→ Problem description: Without the pictures, set down the records below word for word.

---

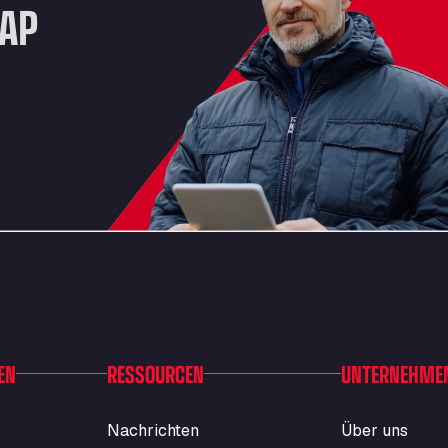
NAP
EN
RESSOURCEN
UNTERNEHME
Nachrichten
Über uns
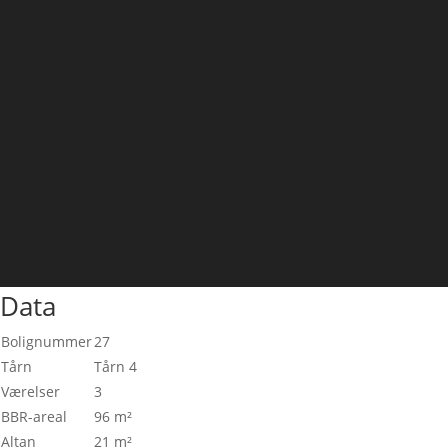
Data
Bolignummer
27
Tårn
Tårn 4
Værelser
3
BBR-areal
96 m²
Altan
21 m²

---

→ Result below:
NAP
EN
RESSOURCEN
UNTERNEHME
Nachrichten
Über uns
Data
Bolignummer
27
Tårn
Tårn 4
Værelser
3
BBR-areal
96 m²
Altan
21 m²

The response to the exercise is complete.